LONDON, Dec 20 (Reuters) - Two of Britain's leading mobile operators, BT's EE and Three, failed in a legal challenge on Wednesday to force a rethink of the rules for the upcoming 5G auction of mobile spectrum.
In a bid to maintain competition, regulator Ofcom has set limits on how much spectrum individual operators can buy in an auction that will increase the airwaves available to provide superfast services to mobile devices in the country.
The auction is key for the country's operators, which also include Vodafone and Telefonica's O2, because it will determine how they can compete with each other.

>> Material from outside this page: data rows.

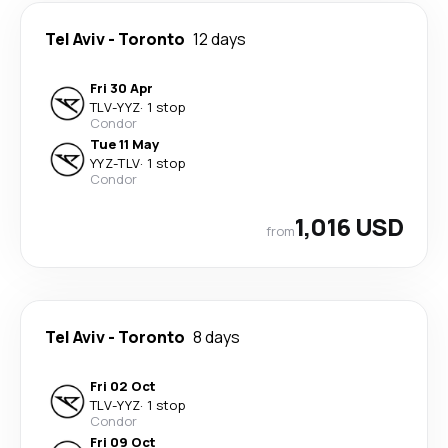
Tel Aviv
-
Toronto
12 days
Fri 30 Apr
TLV
-
YYZ
·
1 stop
Condor
Tue 11 May
YYZ
-
TLV
·
1 stop
Condor
1,016 USD
from
Tel Aviv
-
Toronto
8 days
Fri 02 Oct
TLV
-
YYZ
·
1 stop
Condor
Fri 09 Oct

Under the plan, no mobile operator would be allowed to own more than 37 percent of all the mobile spectrum expected to be usable in 2020, capping how much the biggest spectrum owners such as BT and Vodafone can win.

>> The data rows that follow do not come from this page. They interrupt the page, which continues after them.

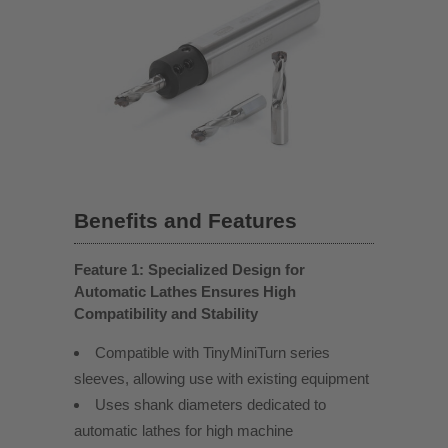
Benefits and Features
Feature 1: Specialized Design for
Automatic Lathes Ensures High
Compatibility and Stability
Compatible with TinyMiniTurn series
sleeves, allowing use with existing equipment
Uses shank diameters dedicated to
automatic lathes for high machine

Market leader EE said it objected to the restrictions while operator Three said the rules did not go far enough.
However, Judge Nicholas Green said on Wednesday at the High Court that both challenges had been rejected. Three said it would seek to appeal.
"We are disappointed by the initial ruling of the court as a fairer distribution of spectrum is vital for UK consumers and the digital economy," a spokesman for Three said.
"Ofcom does not expect 5G to rollout in the UK until 2019/20 at the earliest, so this will have no impact on the delivery of this new technology."